Our congratulations go out to:

  • Iron King Mine–Humboldt Smelter in Dewey-Humboldt, AZ
  • Nelson Tunnel/Commodore Waste Rock in Creede, CO
  • Flash Cleaners in Pompano Beach, FL
  • Aberdeen Contaminated Ground Water in Aberdeen, NC
  • East Troy Contaminated Aquifer in Troy, OH
  • Old Esco Manufacturing in Greenville, TX

and to:

  • B.F. Goodrich in Rialto, CA
  • Raleigh Street Dump in Tampa, FL
  • Arkla Terra Property in Thonotosassa,FL
  • U.S. Smelter and Lead Refinery, Inc. in East Chicago, IN
  • Curtis Papers, Inc. in Milford, NJ
  • Behr Dayton Thermal System VOC Plume in Dayton, OH
  • New Carlisle Landfill in New Carlisle, OH
  • Borit Asbestos Tailings Pile in Ambler, PA
  • Barite Hill/Nevada Goldfields in McCormick, SC
  • U.S. Magnesium in Tooele County, UT

Well, perhaps it’s not congratulations these places should be getting.

There is this thing called the National Oil and Hazardous Substances Pollution Contingency Plan. It’s required by the Comprehensive Environmental Response, Compensation, and Liability Act of 1980 (known as “CERCLA” to us insiders), and it includes a list of national priorities among the known releases or threatened releases of hazardous substances, pollutants, or contaminants throughout the United States.

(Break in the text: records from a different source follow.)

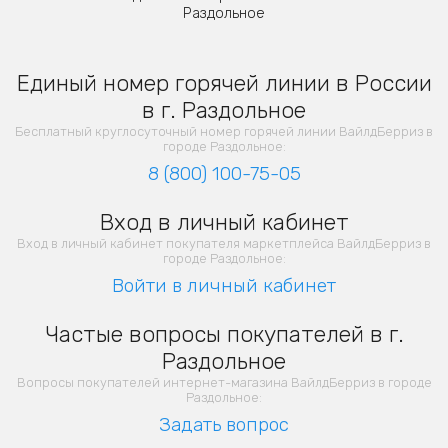
Раздольное
Единый номер горячей линии в России
в г. Раздольное
Бесплатный круглосуточный номер горячей линии ВайлдБерриз в
городе Раздольное:
8 (800) 100-75-05
Вход в личный кабинет
Вход в личный кабинет покупателя маркетплейса ВайлдБерриз в
городе Раздольное:
Войти в личный кабинет
Частые вопросы покупателей в г.
Раздольное
Вопросы покупателей интернет-магазина ВайлдБерриз в городе
Раздольное:
Задать вопрос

This is the National Priorities List, and the EPA uses it to decide which sites warrant further investigation for public health and environmental risks associated with the site and to determine what the EPA might do about it.

So evidently being put on this list is some part of cleaning up toxics, but it’s quite complicated, bureaucratic, and dense. But our congratulations - er, condolences - go out to the new members of the list!

(The Environmental Protection Agency is funded through the Interior and Environment Appropriations bill. Alas, the bill for FY 2009 hasn’t been introduced in either House of Congress yet - even though the new fiscal year starts in less than a month!)